Slow Adventures in Slothville

August 24, 2006

The Count of Monte Crisco

Filed under: Celebrity Whoredom, Family — shhville @ 3:46 pm

In today’s less-than-awesome news, Harry Potter is the walking dead.

Whatthefuuuuuuuuuuuuuck is going on here? Let’s have a pop (culture) quiz.

In this picture Daniel Radcliffe is:

a. High.

b. Constipated.

c. Trying to smile while being eaten by his own eyebrows.

d. Really really high.

e. Wearing a little too much blusher, chickie.

f. A zombie who is a man pretending to be a woman pretending to be a man.


h. In desperate need of a new stylist. (How about Rachel Zoe? At least she errs on the side of tan.)

i. Near death from stage makeup asphyxiation a la “Goldfinger.”

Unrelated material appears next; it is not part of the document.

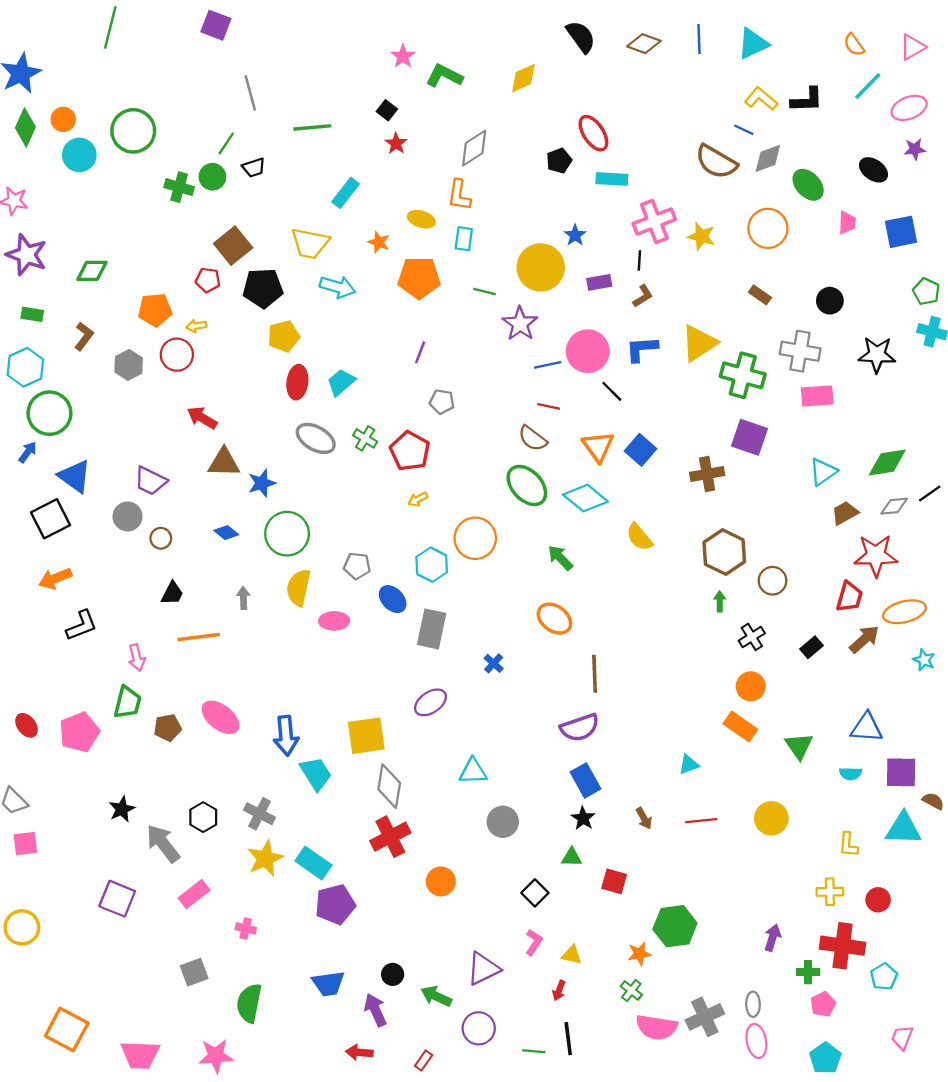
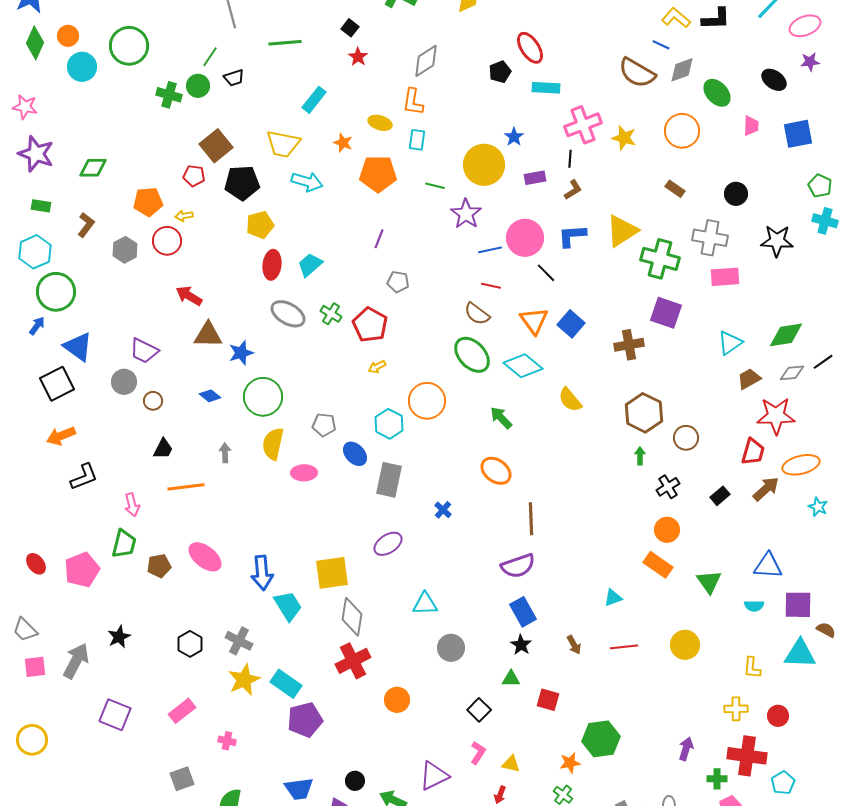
gray arrow: (163, 844) -> (76, 661), moved, turned 66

j. In need of a little collagen already.

k. Really really really fucking high.

l. All of the above.

I’m just saying…



  1. I choose M

    Comment by ESC — August 24, 2006 @ 3:52 pm

  2. psst…found my shoe baby at Zappo’s..but could not find the black patent high heel with the peep toe I actually bought..curses!

    Oh, and I choose G. Natch.

    Comment by Tot — August 24, 2006 @ 4:29 pm

  3. I’d send a belated Happy 40th Birthday card in about a month or two.

    But I’m like that.

    Is it me or did Daniel Radcliffe’s head get bigger or something? Maybe Hermione put a big headed curse on him or something.

    Comment by Vince — August 24, 2006 @ 4:31 pm

  4. Since he got all naked in that London play he thinks he’s a big shot.

    I think he might be wearing lipstick too.

    I guess Zombie, so F.

    Comment by Seth — August 24, 2006 @ 5:12 pm

  5. Awww. I just re-watched the first HP movie where he was this cute little kid. I can’t make fun of him yet.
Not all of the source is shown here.